The district's child abuse investigators now have a very valuable tool, according to Rhea County's Rocky Potter, a member of law enforcement since 1987.

Potter, the Rhea County Sheriff's Office child abuse and sex crimes investigator since 2002, said the centers will be a godsend for the district. He said Rhea County's office, which will also include domestic violence and adult sexual assault services, will hold a grand opening June 10 and begin operating June 11.

"Our numbers are so high we're having to use Bradley County's, Chattanooga's and McMinn County's [centers], which puts a big strain on them because they've got their own cases but they've always been good about making sure our kids are interviewed," Potter said Thursday.

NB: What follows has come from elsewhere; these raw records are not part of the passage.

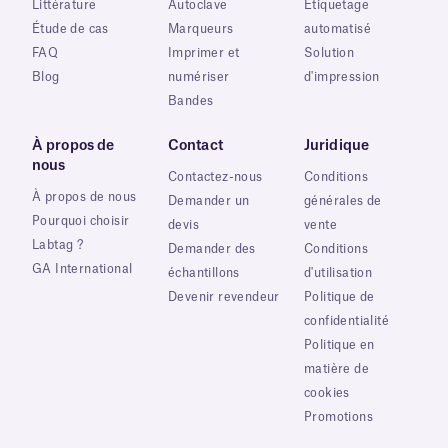
Littérature
Autoclave
Étiquetage
Étude de cas
Marqueurs
automatisé
FAQ
Imprimer et
Solution
Blog
numériser
d'impression
Bandes
À propos de
Contact
Juridique
nous
Contactez-nous
Conditions
À propos de nous
Demander un
générales de
Pourquoi choisir
devis
vente
Labtag ?
Demander des
Conditions
GA International
échantillons
d'utilisation
Devenir revendeur
Politique de
confidentialité
Politique en
matière de
cookies
Promotions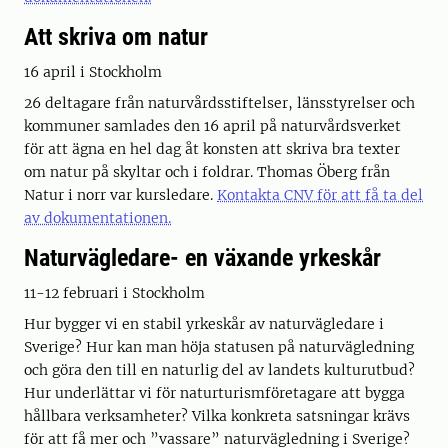
Att skriva om natur
16 april i Stockholm
26 deltagare från naturvårdsstiftelser, länsstyrelser och
kommuner samlades den 16 april på naturvårdsverket
för att ägna en hel dag åt konsten att skriva bra texter
om natur på skyltar och i foldrar. Thomas Öberg från
Natur i norr var kursledare.
Kontakta CNV för att få ta del
av dokumentationen.
Naturvägledare- en växande yrkeskår
11-12 februari i Stockholm
Hur bygger vi en stabil yrkeskår av naturvägledare i
Sverige? Hur kan man höja statusen på naturvägledning
och göra den till en naturlig del av landets kulturutbud?
Hur underlättar vi för naturturismföretagare att bygga
hållbara verksamheter? Vilka konkreta satsningar krävs
för att få mer och ”vassare” naturvägledning i Sverige?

Twelfth Judicial District Attorney General Mike Taylor was instrumental in getting the ball rolling, Potter said.

"About three years ago, our district attorney when he started realizing how much our numbers have grown and the fact that we were having to travel all over with these children, he signed off on us getting one so we formed a group of folks to try to find one or two locations in the 12th Judicial District," he said.

In Dayton, Rhea County Sheriff Mike Neal secured a spot in a space formerly held by the county health department. County commissioners approved the idea and "we've been working on it ever since," Potter said. "Our facility is going to be a family facility."

The children and their families are who the centers will help most, he said.

"We've had families that just couldn't afford the $20 in gas to drive somewhere. We're not allowed to give them a ride," Potter said.

"Sometimes we've actually had families that said, you know what, we just can't make the travel and don't take the child," he said. "We've had families that needed counseling or the child needed counseling but they couldn't drive back and forth out of county every week for the counseling.

"We've had children who didn't receive the counseling or didn't receive all the counseling that they needed," he said.

Now the county will have a tool that offers services never available before, he said.

Officials said the satellite office in Franklin County will officially open the week of June 14.